Netflix’s UI can be quite opaque — one’s not quite sure what‘s worth watching as the results are personalised, and there’s so much high-quality and award-winning content that Netflix algorithms might have deemed unworthy of your attention.
Putting my newfound data-wrangling capabilities to use — and this Kaggle dataset of Netflix’s catalogue, all I had to do was mash it up with a dataset of top TV shows and movies from RatinGraph (which derives its data from IMDB, from the looks of it). Google Spreadsheet’s filter method should have sufficed, but it proved temperamental and wouldn’t work on the TV shows dataset. So I fired up OpenRefine, which allowed me to merge these two datasets with ease.
I added two filters — rating, and number of votes to prioritise signal over noise. Movies were filtered at a rating of 8.0+, and TV shows at 7.5+. TV shows are English only, and limited to 250, which further got filtered down to 82 — which is to say that almost one in every three Top 250 show is on Netflix!
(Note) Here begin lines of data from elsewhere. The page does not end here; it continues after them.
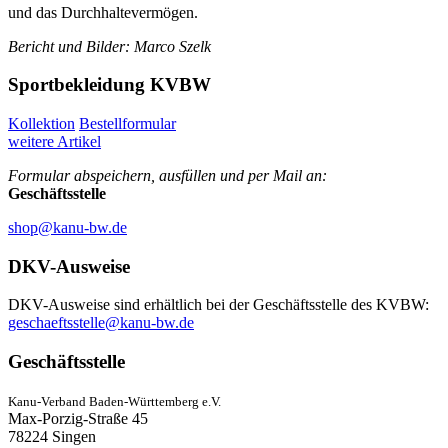
und das Durchhaltevermögen.
Bericht und Bilder: Marco Szelk
Sportbekleidung KVBW
Kollektion
Bestellformular
weitere Artikel
Formular abspeichern, ausfüllen und per Mail an:
Geschäftsstelle
shop@kanu-bw.de
DKV-Ausweise
DKV-Ausweise sind erhältlich bei der Geschäftsstelle des KVBW:
geschaeftsstelle@kanu-bw.de
Geschäftsstelle
Kanu-Verband Baden-Württemberg e.V.
Max-Porzig-Straße 45
78224 Singen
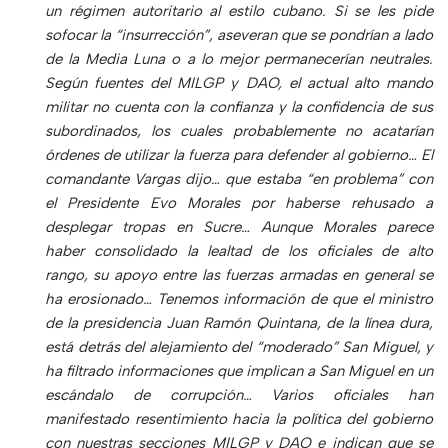
un régimen autoritario al estilo cubano. Si se les pide
sofocar la “insurrección”, aseveran que se pondrían a lado
de la Media Luna o a lo mejor permanecerían neutrales.
Según fuentes del MILGP y DAO, el actual alto mando
militar no cuenta con la confianza y la confidencia de sus
subordinados, los cuales probablemente no acatarían
órdenes de utilizar la fuerza para defender al gobierno… El
comandante Vargas dijo… que estaba “en problema” con
el Presidente Evo Morales por haberse rehusado a
desplegar tropas en Sucre… Aunque Morales parece
haber consolidado la lealtad de los oficiales de alto
rango, su apoyo entre las fuerzas armadas en general se
ha erosionado… Tenemos información de que el ministro
de la presidencia Juan Ramón Quintana, de la línea dura,
está detrás del alejamiento del “moderado” San Miguel, y
ha filtrado informaciones que implican a San Miguel en un
escándalo de corrupción… Varios oficiales han
manifestado resentimiento hacia la política del gobierno
con nuestras secciones MILGP y DAO e indican que se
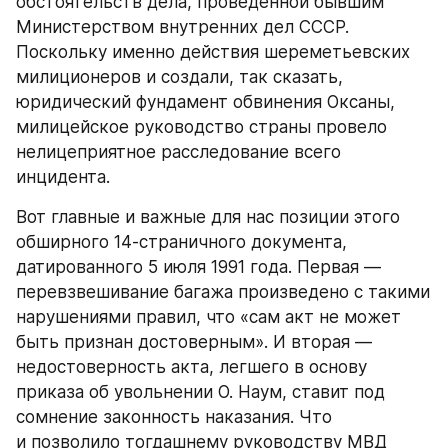
обстоятельств дела, проведенной бывшим 
Министерством внутренних дел СССР. 
Поскольку именно действия шереметьевских 
милиционеров и создали, так сказать, 
юридический фундамент обвинения Оксаны, 
милицейское руководство страны провело 
нелицеприятное расследование всего 
инцидента.
Вот главные и важные для нас позиции этого 
обширного 14-страничного документа, 
датированного 5 июля 1991 года. Первая — 
перевзвешивание багажа произведено с такими 
нарушениями правил, что «сам акт не может 
быть признан достоверным». И вторая — 
недостоверность акта, легшего в основу 
приказа об увольнении О. Наум, ставит под 
сомнение законность наказания. Что 
и позволило тогдашнему руководству МВД 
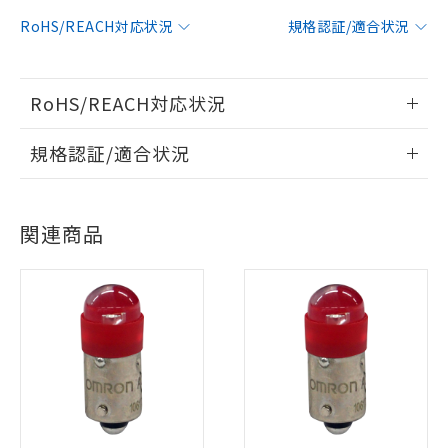
RoHS/REACH対応状況
規格認証/適合状況
RoHS/REACH対応状況
情報更新：2026/7/29
規格認証/適合状況
EU RoHS
注意事項・凡例
UL認証
CSA認証
CEマーキング
関連商品
No
No
N/A
対応状況
対応予定月
※1
※2
対応済み
LR型式承認
DNV型式承認
BV型式承認
KR型式承
（イギリス
（ノルウェー
（フランス
（韓国
※1 対応状況
船舶規格）
船舶規格）
船舶規格）
船舶規格
中国 RoHS
注意事項・凡例
対応済み：EU RoHS指令（10物質）の
No
No
No
No
非含有に対応した製品が提供可能な商品で
す。
中国 RoHS表
※1 ※2
対応予定：EU RoHS指令（10物質）の非含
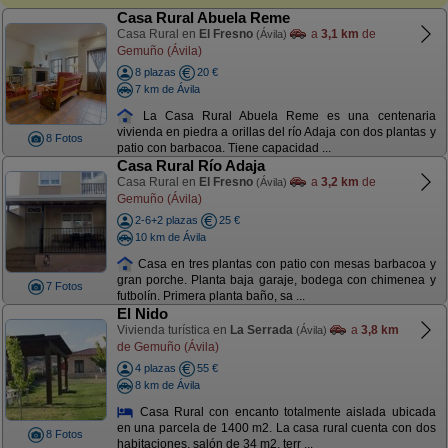
Casa Rural Abuela Reme
Casa Rural en
El Fresno
a
3,1 km
de
(Ávila)
Gemuño (Ávila)
8 plazas
20 €
7 km de Ávila
La Casa Rural Abuela Reme es una centenaria
vivienda en piedra a orillas del río Adaja con dos plantas y
8 Fotos
patio con barbacoa. Tiene capacidad ...
Casa Rural Río Adaja
Casa Rural en
El Fresno
a
3,2 km
de
(Ávila)
Gemuño (Ávila)
2-6+2 plazas
25 €
10 km de Ávila
Casa en tres plantas con patio con mesas barbacoa y
gran porche. Planta baja garaje, bodega con chimenea y
7 Fotos
futbolín. Primera planta baño, sa ...
El Nido
Vivienda turística en
La Serrada
a
3,8 km
(Ávila)
de Gemuño (Ávila)
4 plazas
55 €
8 km de Ávila
Casa Rural con encanto totalmente aislada ubicada
en una parcela de 1400 m2. La casa rural cuenta con dos
8 Fotos
habitaciones, salón de 34 m2, terr ...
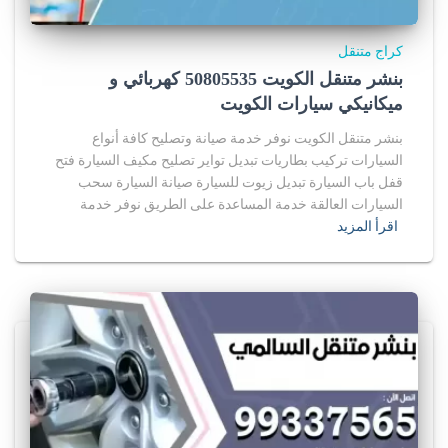
كراج متنقل
بنشر متنقل الكويت 50805535‬ كهربائي و
ميكانيكي سيارات الكويت
بنشر متنقل الكويت نوفر خدمة صيانة وتصليح كافة أنواع
السيارات تركيب بطاريات تبديل تواير تصليح مكيف السيارة فتح
قفل باب السيارة تبديل زيوت للسيارة صيانة السيارة سحب
السيارات العالقة خدمة المساعدة على الطريق نوفر خدمة
اقرأ المزيد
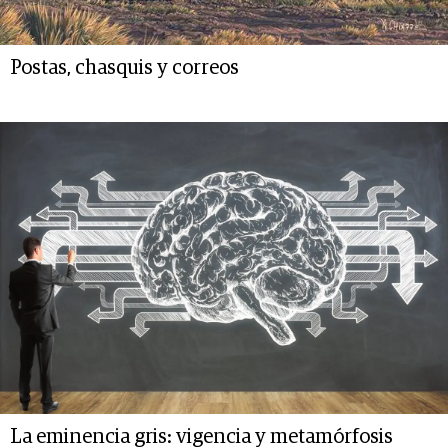
Postas, chasquis y correos
La eminencia gris: vigencia y metamórfosis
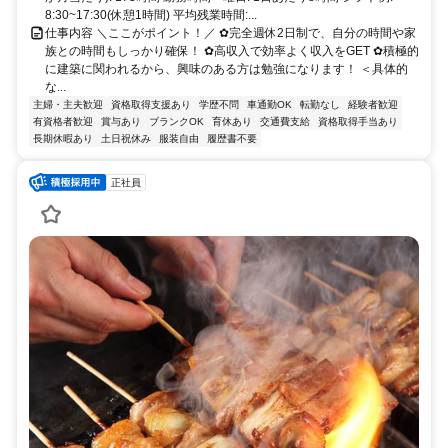
8:30~17:30(休憩1時間) 平均残業時間:...
仕事内容 ＼ここがポイント！／ ✿完全週休2日制で、自分の時間や家
族との時間もしっかり確保！ ✿高収入で効率よく収入をGET ✿積極的
に建築に関われるから、興味のある方は勉強になります！ ＜具体的
な...
主婦・主夫歓迎
資格取得支援あり
学歴不問
車通勤OK
転勤なし
経験者歓迎
有資格者歓迎
賞与あり
ブランクOK
育休あり
交通費支給
資格取得手当あり
長期休暇あり
土日祝休み
服装自由
履歴書不要
正社員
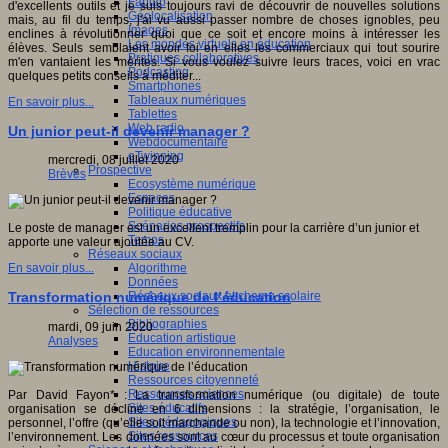
Fablab
d'excellents outils et je suis toujours ravi de découvrir de nouvelles solutions
Géolocalisation
mais, au fil du temps, j'ai vu aussi passer nombre de choses ignobles, peu
Images
enclines à révolutionner quoi que ce soit et encore moins à intéresser les
Les mondes virtuels en éducation
élèves. Seuls semblaient avoir foi en elles les commerciaux qui tout sourire
Pratiques collaboratives
m'en vantaient les mérites. Si vous voulez suivre leurs traces, voici en vrac
Podcasting
quelques petits conseils à méditer...
Smartphones
Tableaux numériques
En savoir plus...
Tablettes
Web radio
Un junior peut-il devenir manager ?
Webdocumentaire
eTwinning
mercredi, 08 juillet 2020
Prospective
Brèves
Ecosystème numérique
Espaces
Politique éducative
Scénarios prospectifs
Le poste de manager est un excellent tremplin pour la carrière d’un junior et
Temps
apporte une valeur ajoutée au CV.
Réseaux sociaux
Algorithme
En savoir plus...
Données
Réseaux sociaux et champ scolaire
Transformation numérique de l’éducation
Sélection de ressources
Bibliographies
mardi, 09 juin 2020
Education artistique
Analyses
Education environnementale
Histoire
Ressources citoyenneté
Ressources sciences
Par David Fayon* : La transformation numérique (ou digitale) de toute
Sites éducatifs
organisation se décline en 6 dimensions : la stratégie, l’organisation, le
Sites pédagogiques
personnel, l’offre (qu’elle soit marchande ou non), la technologie et l’innovation,
Sites ressources
l’environnement. Les données sont au cœur du processus et toute organisation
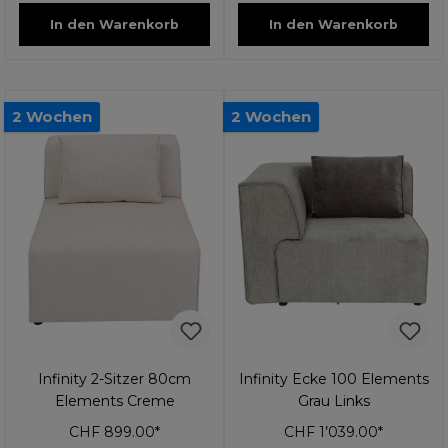
In den Warenkorb
In den Warenkorb
2 Wochen
2 Wochen
Infinity 2-Sitzer 80cm
Infinity Ecke 100 Elements
Elements Creme
Grau Links
CHF 899.00*
CHF 1’039.00*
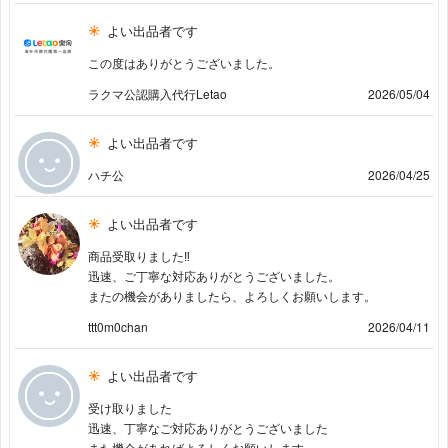
よい出品者です
この度はありがとうございました。
ラクマ公認購入代行Letao
2026/05/04
よい出品者です
ハチ公
2026/04/25
よい出品者です
商品受取りました‼︎
迅速、ご丁寧な対応ありがとうございました。
またの機会がありましたら、よろしくお願いします。
ttt0m0chan
2026/04/11
よい出品者です
受け取りました
迅速、丁寧なご対応ありがとうございました
また機会があればよろしくお願いします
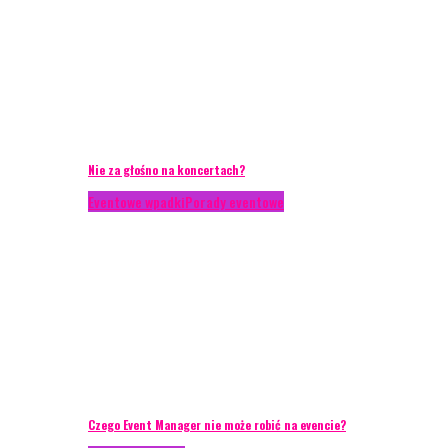
Nie za głośno na koncertach?
Eventowe wpadki
Porady eventowe
Czego Event Manager nie może robić na evencie?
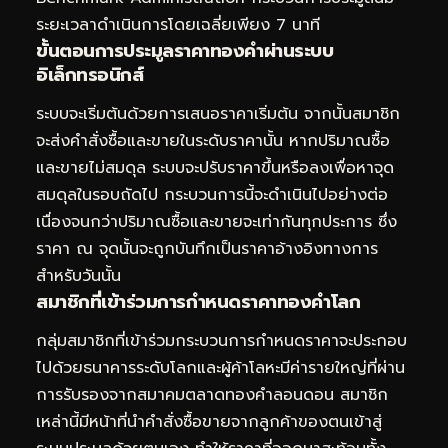
ระยะเวลาดำเนินการโดยเฉลี่ยเพียง 7 นาที
ขั้นตอนการประมูลราคาทองคำผ่านระบบ
อิเล็กทรอนิกส์
ระบบจะเริ่มต้นด้วยการเสนอราคาเริ่มต้น จากนั้นสมาชิก
จะส่งคำสั่งซื้อและขายในระดับราคานั้น หากปริมาณซื้อ
และขายไม่สมดุล ระบบจะปรับราคาขึ้นหรือลงเพื่อหาจุด
สมดุลในรอบถัดไป กระบวนการนี้จะดำเนินไปอย่างต่อ
เนื่องจนกว่าปริมาณซื้อและขายจะเท่ากันทุกประการ ซึ่ง
ราคา ณ จุดนั้นจะถูกบันทึกเป็นราคาอ้างอิงทางการ
สำหรับวันนั้น
สมาชิกที่เข้าร่วมการกำหนดราคาทองคำโลก
กลุ่มสมาชิกที่เข้าร่วมกระบวนการกำหนดราคาจะประกอบ
ไปด้วยธนาคารระดับโลกและผู้ค้าโลหะมีค่ารายใหญ่ที่ผ่าน
การรับรองจากสมาคมตลาดทองคำลอนดอน สมาชิก
เหล่านี้มีหน้าที่นำคำสั่งซื้อขายจากลูกค้าของตนเข้าสู่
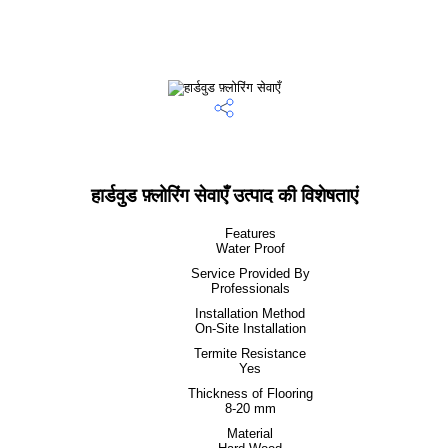
हार्डवुड फ़्लोरिंग सेवाएँ उत्पाद की विशेषताएं
Features
Water Proof
Service Provided By
Professionals
Installation Method
On-Site Installation
Termite Resistance
Yes
Thickness of Flooring
8-20 mm
Material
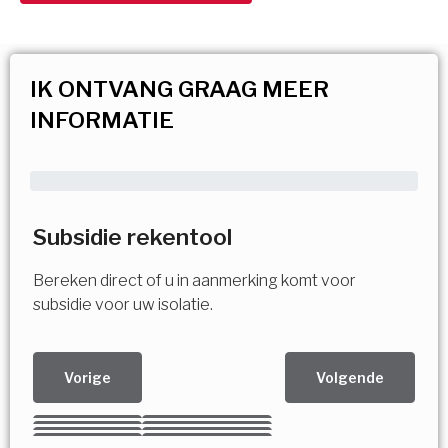
IK ONTVANG GRAAG MEER
INFORMATIE
Subsidie rekentool
Bereken direct of u in aanmerking komt voor
subsidie voor uw isolatie.
Vorige
Volgende
Kies uw Isolatiemaatregel
Vorige
Volgende
Vorige
Volgende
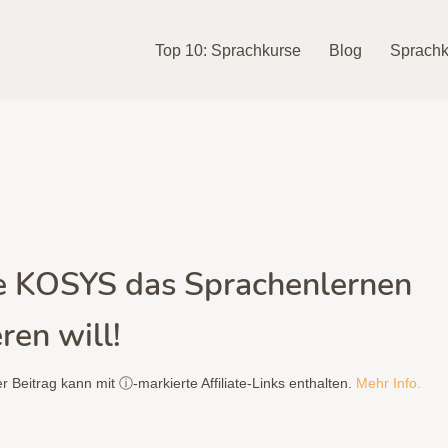
Top 10: Sprachkurse
Blog
Sprachk
e KOSYS das Sprachenlernen
ren will!
r Beitrag kann mit ⓘ-markierte Affiliate-Links enthalten.
Mehr Info.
Netflix’s movie catalogue had only 85 of the 685 movies with over 10,000 votes and a 8.0+ rating. Non-English movies are also included in this chart.
Some caveats: The Dark Knight by Christopher Nolan is on Netflix, but wasn’t there in the Kaggle dataset. There might be some other obvious misses, but the dataviz should be helpful in any case.
Filtering for what’s new, the movie recommendations come down to a handful.
H/T to Shivam Bansal for creating this dataset. It would be great to see how many movies and TV shows are on Disney+, Amazon Prime, HBO, etc, and do a grand analysis of who owns the streaming rights to so much of popular culture. Any ideas on where I can find/build a dataset of their catalog?